Work task
Copy word for word, please, the lines of the entries below running from the one containing "Hola chichis!!! Qué" to the one containing "tengáis un stellium.", both ends included.

Saved data entries:
┄┄┄┄┄┄┄┄┄┄┄┄┄┄┄┄┄┄┄┄

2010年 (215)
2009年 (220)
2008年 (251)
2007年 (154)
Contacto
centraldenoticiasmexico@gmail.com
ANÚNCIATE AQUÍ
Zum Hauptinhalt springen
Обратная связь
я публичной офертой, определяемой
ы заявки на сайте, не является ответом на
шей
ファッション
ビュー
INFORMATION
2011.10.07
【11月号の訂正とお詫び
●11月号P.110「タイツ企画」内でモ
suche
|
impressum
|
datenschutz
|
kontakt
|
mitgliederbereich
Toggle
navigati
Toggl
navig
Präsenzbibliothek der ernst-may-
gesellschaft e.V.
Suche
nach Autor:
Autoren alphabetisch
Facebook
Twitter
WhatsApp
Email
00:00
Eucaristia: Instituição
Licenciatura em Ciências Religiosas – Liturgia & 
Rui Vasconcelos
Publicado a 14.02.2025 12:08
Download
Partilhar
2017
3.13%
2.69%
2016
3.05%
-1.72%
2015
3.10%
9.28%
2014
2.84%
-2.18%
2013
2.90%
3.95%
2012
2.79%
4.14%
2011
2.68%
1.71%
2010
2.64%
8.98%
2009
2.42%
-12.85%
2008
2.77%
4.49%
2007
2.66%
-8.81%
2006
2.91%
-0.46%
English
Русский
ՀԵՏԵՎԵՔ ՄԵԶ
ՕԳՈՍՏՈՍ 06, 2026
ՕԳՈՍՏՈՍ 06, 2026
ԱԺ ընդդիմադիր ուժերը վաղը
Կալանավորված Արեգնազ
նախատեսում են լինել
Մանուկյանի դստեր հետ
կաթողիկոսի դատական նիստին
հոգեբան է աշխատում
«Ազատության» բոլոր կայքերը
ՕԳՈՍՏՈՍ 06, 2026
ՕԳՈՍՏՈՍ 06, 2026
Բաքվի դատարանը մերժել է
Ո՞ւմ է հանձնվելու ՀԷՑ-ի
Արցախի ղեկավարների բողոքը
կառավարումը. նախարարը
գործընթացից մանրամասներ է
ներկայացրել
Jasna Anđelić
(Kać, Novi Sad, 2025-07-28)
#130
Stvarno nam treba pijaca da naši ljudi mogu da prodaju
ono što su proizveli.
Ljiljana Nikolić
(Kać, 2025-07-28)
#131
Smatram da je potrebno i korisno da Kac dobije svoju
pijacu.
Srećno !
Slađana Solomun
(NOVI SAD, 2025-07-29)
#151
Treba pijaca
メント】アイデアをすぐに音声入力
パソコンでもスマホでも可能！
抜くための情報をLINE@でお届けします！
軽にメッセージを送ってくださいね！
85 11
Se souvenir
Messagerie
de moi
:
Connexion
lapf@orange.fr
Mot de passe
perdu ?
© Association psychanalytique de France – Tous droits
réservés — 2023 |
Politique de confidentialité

┄┄┄┄┄┄┄┄┄┄┄┄┄┄┄┄┄┄┄┄

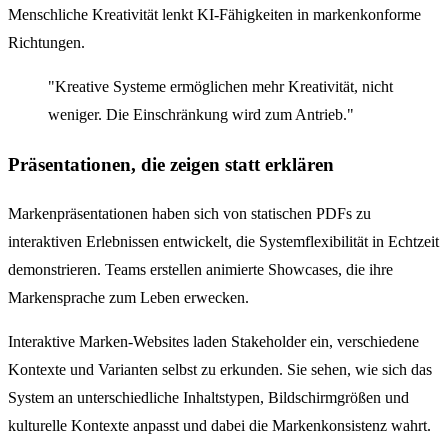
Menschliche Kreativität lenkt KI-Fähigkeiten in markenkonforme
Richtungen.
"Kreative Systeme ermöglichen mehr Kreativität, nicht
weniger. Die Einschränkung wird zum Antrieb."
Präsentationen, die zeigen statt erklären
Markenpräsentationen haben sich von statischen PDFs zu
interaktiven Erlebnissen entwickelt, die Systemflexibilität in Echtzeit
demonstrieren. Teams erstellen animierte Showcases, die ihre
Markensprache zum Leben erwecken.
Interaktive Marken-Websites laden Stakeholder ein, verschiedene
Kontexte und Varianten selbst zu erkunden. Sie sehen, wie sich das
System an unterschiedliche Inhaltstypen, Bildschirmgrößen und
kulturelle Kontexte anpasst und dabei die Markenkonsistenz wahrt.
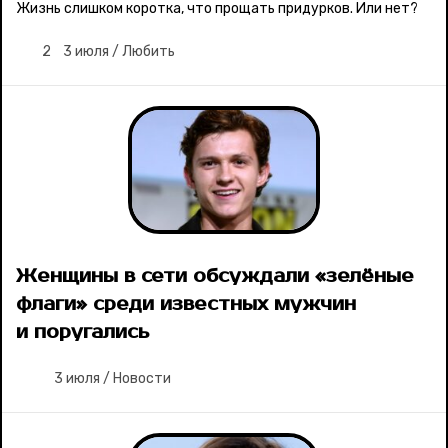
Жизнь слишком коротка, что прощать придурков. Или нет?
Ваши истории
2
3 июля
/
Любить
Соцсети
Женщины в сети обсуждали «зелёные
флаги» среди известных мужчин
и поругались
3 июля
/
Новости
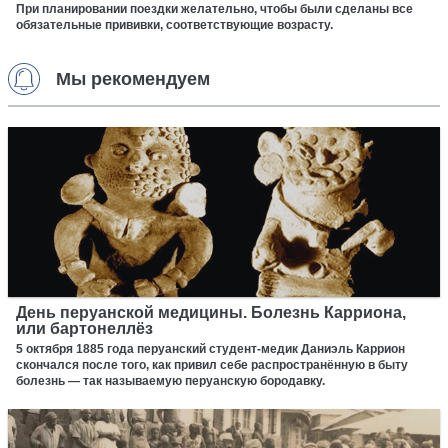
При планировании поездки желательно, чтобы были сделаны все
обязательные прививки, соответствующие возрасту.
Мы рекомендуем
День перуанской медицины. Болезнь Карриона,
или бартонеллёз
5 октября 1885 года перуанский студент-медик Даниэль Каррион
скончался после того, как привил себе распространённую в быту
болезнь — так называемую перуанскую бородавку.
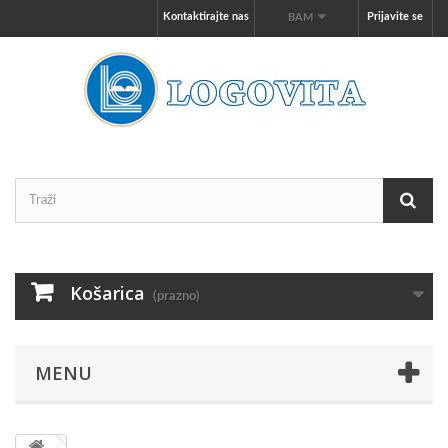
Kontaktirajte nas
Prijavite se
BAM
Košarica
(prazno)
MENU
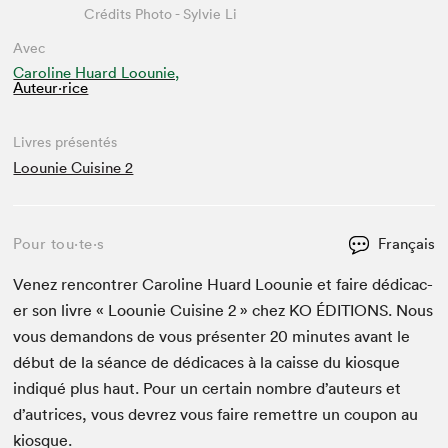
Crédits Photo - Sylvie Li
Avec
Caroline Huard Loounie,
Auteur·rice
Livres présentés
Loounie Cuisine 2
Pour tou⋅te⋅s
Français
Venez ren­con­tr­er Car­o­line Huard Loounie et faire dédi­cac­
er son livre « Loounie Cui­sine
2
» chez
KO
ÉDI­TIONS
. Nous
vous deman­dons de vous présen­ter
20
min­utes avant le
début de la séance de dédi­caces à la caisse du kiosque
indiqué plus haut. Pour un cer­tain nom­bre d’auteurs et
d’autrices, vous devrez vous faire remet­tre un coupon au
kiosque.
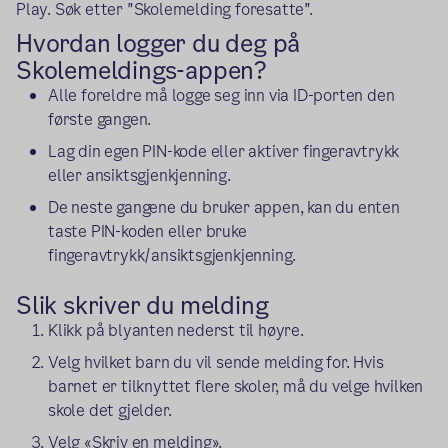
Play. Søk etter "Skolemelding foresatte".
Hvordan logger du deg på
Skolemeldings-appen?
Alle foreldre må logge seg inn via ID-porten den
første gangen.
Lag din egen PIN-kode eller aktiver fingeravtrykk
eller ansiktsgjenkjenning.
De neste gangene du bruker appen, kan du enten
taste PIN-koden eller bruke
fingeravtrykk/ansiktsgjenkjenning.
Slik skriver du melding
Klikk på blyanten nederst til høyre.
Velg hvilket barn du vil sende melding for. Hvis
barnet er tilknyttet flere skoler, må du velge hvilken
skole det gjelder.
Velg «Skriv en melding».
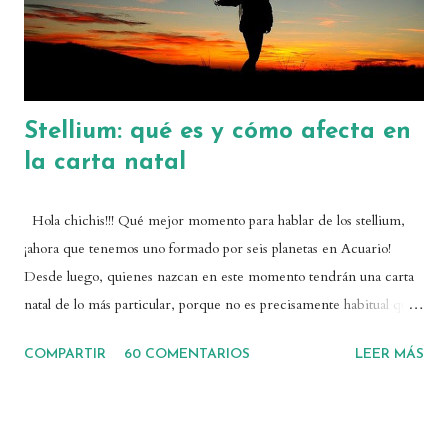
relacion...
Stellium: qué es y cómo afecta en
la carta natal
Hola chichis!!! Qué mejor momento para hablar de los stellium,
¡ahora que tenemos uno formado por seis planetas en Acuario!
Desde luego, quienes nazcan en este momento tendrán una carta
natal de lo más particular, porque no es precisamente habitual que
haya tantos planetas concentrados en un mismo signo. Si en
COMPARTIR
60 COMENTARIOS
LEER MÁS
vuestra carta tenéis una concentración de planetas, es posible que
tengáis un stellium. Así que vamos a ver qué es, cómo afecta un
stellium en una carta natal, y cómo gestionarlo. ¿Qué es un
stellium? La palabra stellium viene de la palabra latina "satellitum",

┄┄┄┄┄┄┄┄┄┄┄┄┄┄┄┄┄┄┄┄

Result of this task
Hola chichis!!! Qué mejor momento para hablar de los stellium,
¡ahora que tenemos uno formado por seis planetas en Acuario!
Desde luego, quienes nazcan en este momento tendrán una carta
natal de lo más particular, porque no es precisamente habitual que
haya tantos planetas concentrados en un mismo signo. Si en
COMPARTIR
60 COMENTARIOS
LEER MÁS
vuestra carta tenéis una concentración de planetas, es posible que
tengáis un stellium. Así que vamos a ver qué es, cómo afecta un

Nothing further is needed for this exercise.